I get up and am of course, the first one to wake up at five in the morning. Put on my track pants and sneakers, tie my hair in a ponytail and leave the house. After a long-hour jog (which mostly is brisk walking), I am back in the house to see the other members busy with their morning chores. But there’s a silence, an uneasy silence which makes me uncomfortable… but soon I rise above it.
I go to the kitchen, prepare tea and am about to head to the wash room. That’s when the mother-in-law comes running in.
“What should we make for breakfast?” she asks.
“umm…Mummy, we’ll have eggs and bread I guess. That should be good.” I reply.
“Ok, and what about lunch? There are beans lying in the fridge since three days. Let’s cook that.”
“Well, there is last night’s sabzi already stored in the fridge. We’ll take that. Will you make chapatis – maybe two each for both of us?” I ask her, indicating that the dubba be made for both me and my husband.
To which she was Ok. However, she was not convinced that we take the food cooked a day before. She insisted that I make sabzi while she makes chapatis.
Those unwanted, unwelcome moments which leave you silently screaming for help? Well, you might find it a bit exaggerated and come up with several opinions. Some of you might find it silly, swearing by the excellent relationship with your MIL and for some of you, cooking veggies – what’s the big deal?!
But that’s not the point I am making.
Jumping back to the story I started with, I finally politely refused to cook in the morning as I had to rush for a meeting that day. Does that mean that I would have happily cooked food if it was an easy day in office? No, not really. Taking any additional responsibility means I would have to sacrifice my morning exercise, which is non-negotiable for me on any given day.
And the reaction was not pleasing at all. MIL just hated it, and FIL raised his eyebrows. My husband frowned and offered to help mom in the kitchen to which she bluntly refused. And that’s how the story ended…I quickly got ready and rushed to work.
Yes, there’s a huge difference between being assertive and being perfect, and I believe the latter is far more confusing.
‘Perfection’ is a vague cliche that totally relies on one’s perception and expectations. For some, a perfect bahu is the one who cooks amazing food, for others she could be the one who is financially supporting her husband. And hilariously, these perfect daughters-in-law are (mostly) found in someone else’s family and not in their own!!
Forget about what others think and feel, let’s focus on what you want for yourself. I have a certain way of leading my life, taking care of my family and my work, and if I choose not to fulfill certain demands that will hamper my style – I have a right to do so and more importantly do so without any sense of guilt.
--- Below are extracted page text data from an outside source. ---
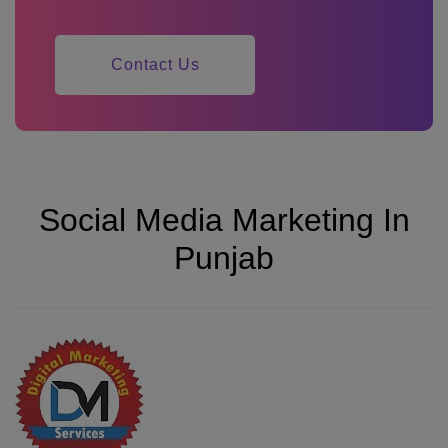
Contact Us
Social Media Marketing In
Punjab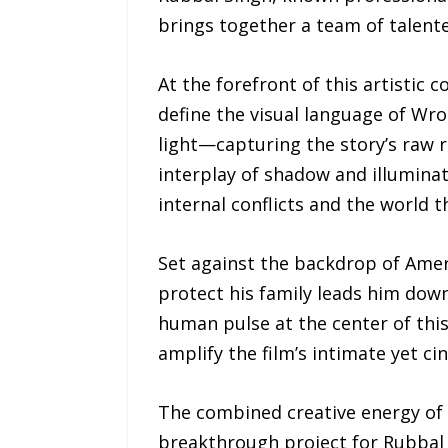
brings together a team of talented
At the forefront of this artistic
define the visual language of Wro
light—capturing the story’s raw r
interplay of shadow and illuminat
internal conflicts and the world 
Set against the backdrop of Amer
protect his family leads him dow
human pulse at the center of thi
amplify the film’s intimate yet ci
The combined creative energy of
breakthrough project for Rubbal 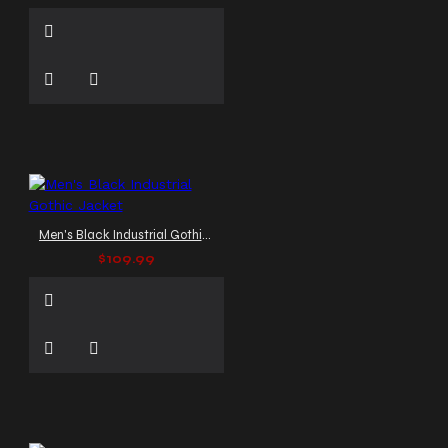
Men's Black Industrial Gothic Jacket
$109.99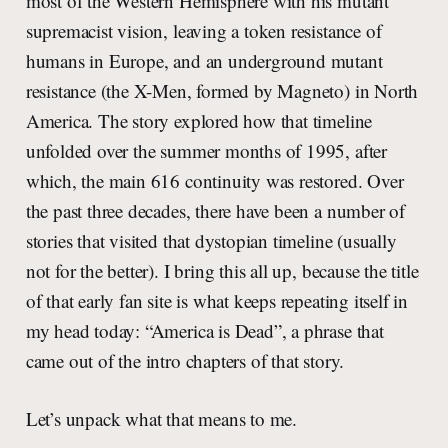
most of the Western Hemisphere with his mutant
supremacist vision, leaving a token resistance of
humans in Europe, and an underground mutant
resistance (the X-Men, formed by Magneto) in North
America. The story explored how that timeline
unfolded over the summer months of 1995, after
which, the main 616 continuity was restored. Over
the past three decades, there have been a number of
stories that visited that dystopian timeline (usually
not for the better). I bring this all up, because the title
of that early fan site is what keeps repeating itself in
my head today: “America is Dead”, a phrase that
came out of the intro chapters of that story.
Let’s unpack what that means to me.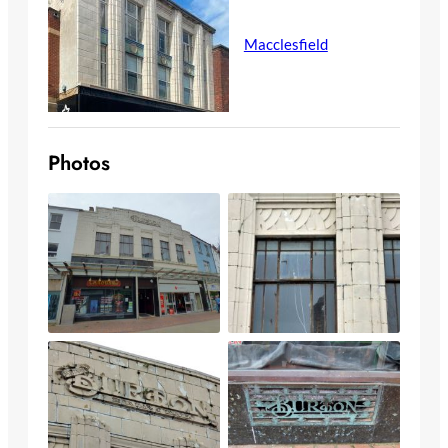
Macclesfield
Photos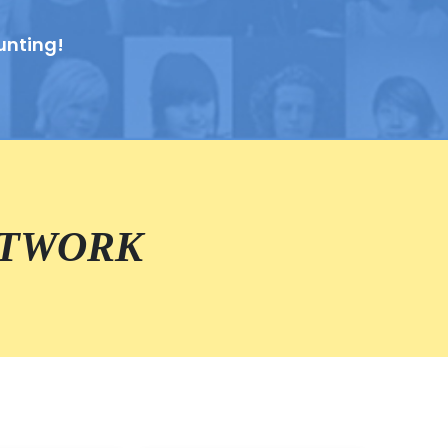
unting!
ETWORK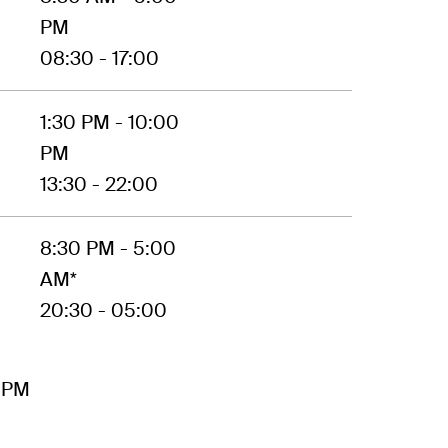
PM
08:30 - 17:00
1:30 PM - 10:00
PM
13:30 - 22:00
8:30 PM - 5:00
AM*
20:30 - 05:00
0 PM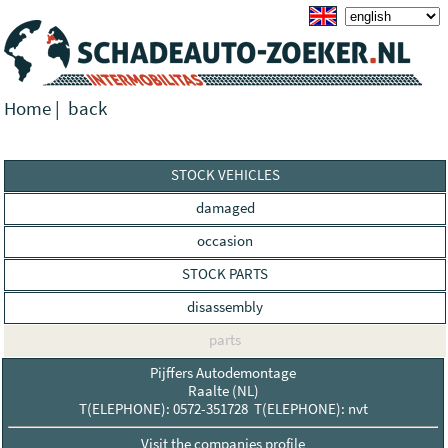
Home
|
back
STOCK VEHICLES
damaged
occasion
STOCK PARTS
disassembly
parts
Pijffers Autodemontage
Raalte (NL)
T(ELEPHONE): 0572-351728 T(ELEPHONE): nvt
Visit the companies profile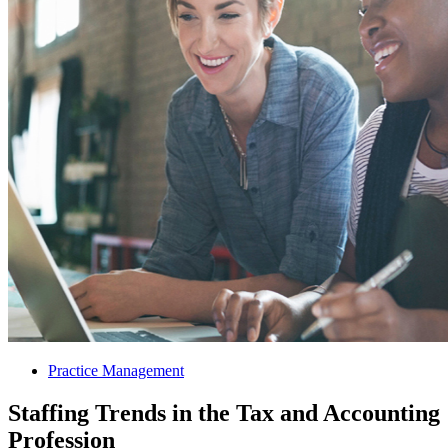
Practice Management
Staffing Trends in the Tax and Accounting
Profession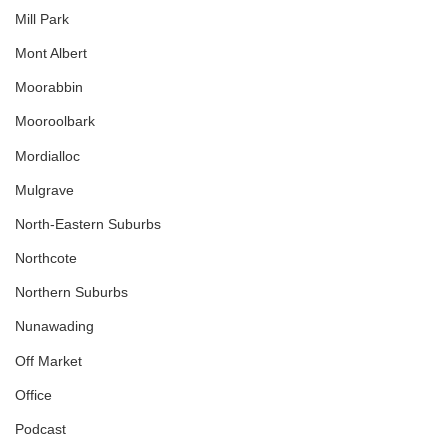
Mill Park
Mont Albert
Moorabbin
Mooroolbark
Mordialloc
Mulgrave
North-Eastern Suburbs
Northcote
Northern Suburbs
Nunawading
Off Market
Office
Podcast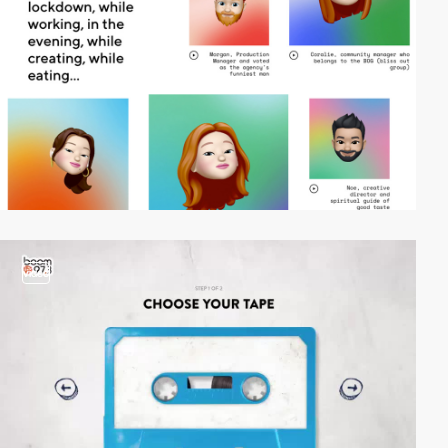
video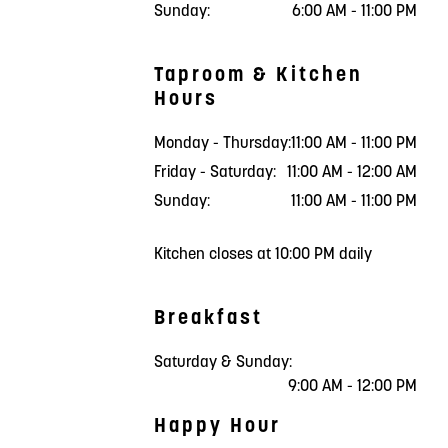
Sunday:
6:00 AM - 11:00 PM
Taproom & Kitchen
Hours
Monday - Thursday:
11:00 AM - 11:00 PM
Friday - Saturday:
11:00 AM - 12:00 AM
Sunday:
11:00 AM - 11:00 PM
Kitchen closes at 10:00 PM daily
Breakfast
Saturday & Sunday:
9:00 AM - 12:00 PM
Happy Hour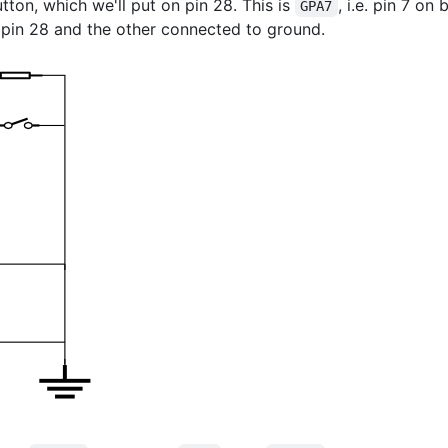
tton, which we'll put on pin 28. This is
, i.e. pin 7 o
GPA7
 pin 28 and the other connected to ground.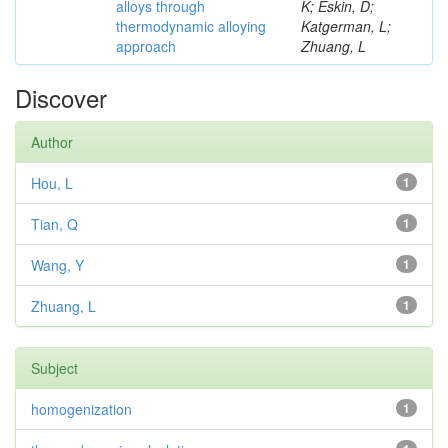
alloys through
K; Eskin, D;
thermodynamic alloying
Katgerman, L;
approach
Zhuang, L
Discover
Author
Hou, L
1
Tian, Q
1
Wang, Y
1
Zhuang, L
1
Subject
homogenization
1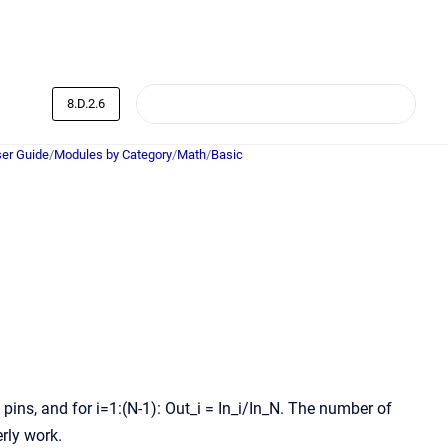
8.D.2.6
er Guide
/
Modules by Category
/
Math
/
Basic
1 pins, and for i=1:(N-1): Out_i = In_i/In_N. The number of
rly work.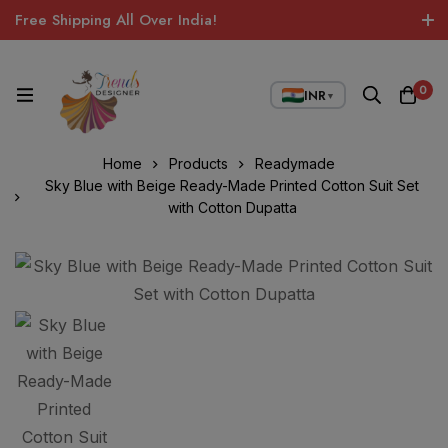
Free Shipping All Over India!
0
INR
▼
Home
Products
Readymade
Sky Blue with Beige Ready-Made Printed Cotton Suit Set
with Cotton Dupatta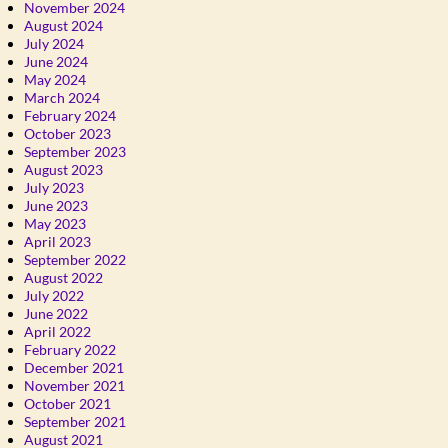
November 2024
August 2024
July 2024
June 2024
May 2024
March 2024
February 2024
October 2023
September 2023
August 2023
July 2023
June 2023
May 2023
April 2023
September 2022
August 2022
July 2022
June 2022
April 2022
February 2022
December 2021
November 2021
October 2021
September 2021
August 2021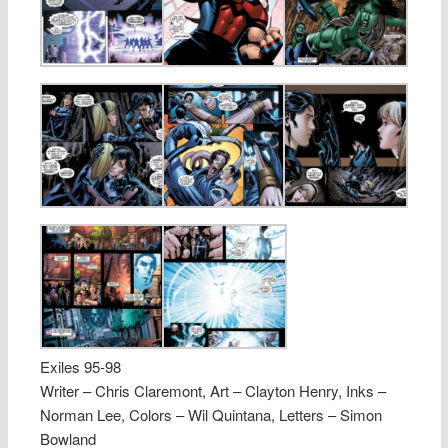
Exiles 95-98
Writer – Chris Claremont, Art – Clayton Henry, Inks –
Norman Lee, Colors – Wil Quintana, Letters – Simon
Bowland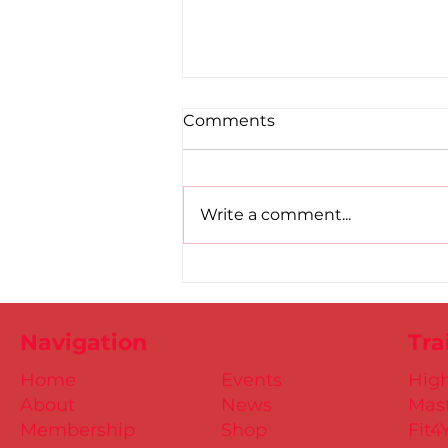
Comments
Write a comment...
Road to Birmingham
confirmed for Paul, Ciaran
and Mollie
Navigation
Tra
Home
Events
Hig
About
News
Mast
Membership
Shop
Fit4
Speaking my mind and keeping my priorities ahead sometimes does not mean that I have no respect for my husband and his family. It just means that I respect myself and know that curbing my voice and dreams is not going to do any good – neither to me, not to anyone else associated with me.
So… after a fabulous day at work (the meeting was a super duper success), I was back home with a bucket of ice cream.
With a big smile, I entered home, changed and headed to the kitchen.
“Mummy, I am making tea for myself. Will you both like to have too?” I asked.
A mom is a mom forever… she had forgotten what happened this morning. Still, trying to sound a little blunt she replied, “No it’s Ok.”
I insisted, “Have half a cup na. Just to give me company.” I am sure she liked this assertive avatar of mine. And smilingly agreed.
We ended the day with two serves of ice cream.